The American Institute of CPAs is asking the Internal Revenue Service to reconsider some of the fees it plans to charge for competency exams and fingerprinting as part of its tax preparer oversight program.
The new fees would apply to individuals who are required to take the IRS competency examination in order to become Registered Tax Return Preparers and for fingerprinting those who participate in the Preparer Tax Identification Number, acceptance agent and authorized e-file provider programs.
In a letter Friday to IRS Commissioner Doug Shulman, AICPA Tax Executive Committee chair Patricia Thompson said the Institute was concerned about the fingerprinting of supervised non-signing, non-licensed staff at CPA firms and other firms of licensed professionals who are exempt from the testing and continuing education aspects of the IRS return preparer regulatory regime.
“We have serious concerns regarding the level of burden that the user fee regulations will place on CPA firms, primarily small and medium-size firms,” Thompson said at an IRS hearing Friday on the new proposals.
She suggested that the IRS should consider an alternative framework to allow CPA firms to engage a Consumer Reporting Agency regulated by the Federal Trade Commission to perform background checks to learn of any felony histories of supervised employees.
“We believe such an alternative could be crafted to meaningfully meet the IRS suitability check requirement through means other than fingerprinting, and in a less costly and less burdensome way to all parties impacted,” she said.

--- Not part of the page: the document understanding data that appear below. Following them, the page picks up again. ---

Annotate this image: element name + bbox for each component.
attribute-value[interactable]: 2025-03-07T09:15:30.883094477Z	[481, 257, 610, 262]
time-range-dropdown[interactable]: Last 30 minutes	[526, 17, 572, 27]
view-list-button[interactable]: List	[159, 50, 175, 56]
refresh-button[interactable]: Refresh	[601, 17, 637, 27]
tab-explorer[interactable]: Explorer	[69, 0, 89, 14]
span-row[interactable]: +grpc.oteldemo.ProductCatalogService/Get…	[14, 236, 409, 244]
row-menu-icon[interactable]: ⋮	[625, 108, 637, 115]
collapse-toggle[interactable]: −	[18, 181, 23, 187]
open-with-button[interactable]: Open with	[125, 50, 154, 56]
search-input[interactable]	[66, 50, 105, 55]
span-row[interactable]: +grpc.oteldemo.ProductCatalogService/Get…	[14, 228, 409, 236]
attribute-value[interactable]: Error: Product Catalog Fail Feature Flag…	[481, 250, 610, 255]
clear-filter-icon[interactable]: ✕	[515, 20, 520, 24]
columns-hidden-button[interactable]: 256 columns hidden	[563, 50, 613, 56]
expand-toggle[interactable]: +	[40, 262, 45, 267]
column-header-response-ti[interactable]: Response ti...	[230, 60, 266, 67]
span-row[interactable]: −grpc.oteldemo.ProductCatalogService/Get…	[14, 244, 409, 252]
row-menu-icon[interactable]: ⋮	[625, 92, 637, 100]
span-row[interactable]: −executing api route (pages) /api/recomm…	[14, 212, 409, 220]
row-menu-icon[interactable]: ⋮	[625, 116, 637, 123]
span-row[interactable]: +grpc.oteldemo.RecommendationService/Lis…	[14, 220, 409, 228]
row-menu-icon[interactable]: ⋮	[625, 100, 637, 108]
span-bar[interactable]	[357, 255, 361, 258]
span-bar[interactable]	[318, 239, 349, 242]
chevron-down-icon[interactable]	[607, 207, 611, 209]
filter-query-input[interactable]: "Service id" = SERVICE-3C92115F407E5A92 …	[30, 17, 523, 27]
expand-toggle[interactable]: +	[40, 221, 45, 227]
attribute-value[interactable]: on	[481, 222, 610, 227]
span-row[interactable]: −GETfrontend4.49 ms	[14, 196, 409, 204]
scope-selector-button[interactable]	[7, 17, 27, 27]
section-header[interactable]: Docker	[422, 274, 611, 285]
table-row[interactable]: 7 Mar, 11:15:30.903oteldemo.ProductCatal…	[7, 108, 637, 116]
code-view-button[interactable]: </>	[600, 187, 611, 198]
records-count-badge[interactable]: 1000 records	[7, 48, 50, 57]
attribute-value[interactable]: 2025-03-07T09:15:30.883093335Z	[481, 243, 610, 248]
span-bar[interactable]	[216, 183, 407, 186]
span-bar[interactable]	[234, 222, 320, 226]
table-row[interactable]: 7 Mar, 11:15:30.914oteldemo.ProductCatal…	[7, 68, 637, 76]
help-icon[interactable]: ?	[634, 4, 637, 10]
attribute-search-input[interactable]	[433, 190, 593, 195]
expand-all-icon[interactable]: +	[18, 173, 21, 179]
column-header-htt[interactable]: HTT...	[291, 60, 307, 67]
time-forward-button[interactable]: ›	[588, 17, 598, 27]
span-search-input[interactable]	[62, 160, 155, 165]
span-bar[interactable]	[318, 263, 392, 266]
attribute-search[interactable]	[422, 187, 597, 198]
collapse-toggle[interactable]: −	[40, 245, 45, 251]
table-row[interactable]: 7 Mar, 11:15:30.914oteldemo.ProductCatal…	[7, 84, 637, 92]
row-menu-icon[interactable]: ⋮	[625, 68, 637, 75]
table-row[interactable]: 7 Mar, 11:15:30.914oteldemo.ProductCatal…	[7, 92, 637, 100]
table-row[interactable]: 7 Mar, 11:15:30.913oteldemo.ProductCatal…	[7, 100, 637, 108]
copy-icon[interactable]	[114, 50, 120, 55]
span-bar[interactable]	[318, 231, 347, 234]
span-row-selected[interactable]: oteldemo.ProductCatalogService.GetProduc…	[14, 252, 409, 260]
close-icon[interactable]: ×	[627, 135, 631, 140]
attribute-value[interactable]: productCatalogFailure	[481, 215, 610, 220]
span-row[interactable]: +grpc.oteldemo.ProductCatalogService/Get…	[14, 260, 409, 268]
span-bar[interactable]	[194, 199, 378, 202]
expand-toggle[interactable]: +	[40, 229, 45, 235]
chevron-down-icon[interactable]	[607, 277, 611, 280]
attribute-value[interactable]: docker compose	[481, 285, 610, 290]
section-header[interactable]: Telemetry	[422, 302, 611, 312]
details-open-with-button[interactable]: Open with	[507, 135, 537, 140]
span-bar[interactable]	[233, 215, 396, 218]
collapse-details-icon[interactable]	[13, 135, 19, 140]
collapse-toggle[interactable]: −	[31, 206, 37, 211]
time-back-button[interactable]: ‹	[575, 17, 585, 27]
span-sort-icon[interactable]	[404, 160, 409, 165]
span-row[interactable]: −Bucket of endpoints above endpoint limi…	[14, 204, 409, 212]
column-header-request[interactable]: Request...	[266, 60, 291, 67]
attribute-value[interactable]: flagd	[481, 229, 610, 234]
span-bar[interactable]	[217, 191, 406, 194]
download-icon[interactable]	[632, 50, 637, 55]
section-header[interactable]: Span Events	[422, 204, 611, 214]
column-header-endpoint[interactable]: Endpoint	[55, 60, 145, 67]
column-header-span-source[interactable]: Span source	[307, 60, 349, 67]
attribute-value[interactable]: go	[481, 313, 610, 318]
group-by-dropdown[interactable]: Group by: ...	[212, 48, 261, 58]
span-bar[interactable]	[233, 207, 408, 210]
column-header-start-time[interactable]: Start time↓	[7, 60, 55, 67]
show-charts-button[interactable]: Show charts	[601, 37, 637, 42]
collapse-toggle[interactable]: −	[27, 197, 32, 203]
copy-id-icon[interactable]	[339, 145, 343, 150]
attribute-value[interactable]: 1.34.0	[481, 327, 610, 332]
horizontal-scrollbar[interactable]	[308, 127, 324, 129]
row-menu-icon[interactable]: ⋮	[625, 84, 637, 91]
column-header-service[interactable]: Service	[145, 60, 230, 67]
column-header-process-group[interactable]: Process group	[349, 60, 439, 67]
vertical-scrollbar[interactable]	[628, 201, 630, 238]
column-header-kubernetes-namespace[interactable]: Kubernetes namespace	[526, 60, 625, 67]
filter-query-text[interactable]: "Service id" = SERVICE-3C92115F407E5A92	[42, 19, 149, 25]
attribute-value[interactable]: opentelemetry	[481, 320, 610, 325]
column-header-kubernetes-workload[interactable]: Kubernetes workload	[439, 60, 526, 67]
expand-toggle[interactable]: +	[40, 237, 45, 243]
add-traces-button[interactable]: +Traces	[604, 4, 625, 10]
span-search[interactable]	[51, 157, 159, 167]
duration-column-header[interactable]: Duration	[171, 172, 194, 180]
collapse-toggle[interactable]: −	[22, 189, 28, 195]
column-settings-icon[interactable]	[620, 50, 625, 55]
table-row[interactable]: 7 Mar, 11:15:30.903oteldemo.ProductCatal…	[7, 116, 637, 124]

The preamble to the proposed IRS regulations indicates that the IRS does not intend to fingerprint CPAs at this time, but specifically requests comments on whether CPAs and others should be exempt.
“The AICPA strongly believes that CPAs should continue to be exempt from the fingerprinting process because it is redundant to the suitability process performed by the 55 state boards of accountancy that regulate CPAs in the United States and territories,” Thompson said. “Given the longstanding regulatory process provided by the state boards of accountancy, we do not believe it appropriate for the IRS to duplicate the cost or burden of fingerprinting CPAs.”
Another concern for the Institute is the possibility that the IRS might stop issuing provisional PTINs as soon as April 19, 2012. Thompson said that if the IRS stops issuing provisional PTINs, it would result in “benching” of college interns and other supervised employees who are newly hired or temporary while their PTIN applications are being processed, and would negatively affect a CPA firm’s ability to do business.
“CPA firms need a solution that flexibly addresses their immediate staffing needs without disruption,” she said. Furthermore, she added, the IRS should, at a minimum, allow provisional PTINs to be effective through Oct. 16, 2012 to accommodate the completion of tax returns that have been granted an extension.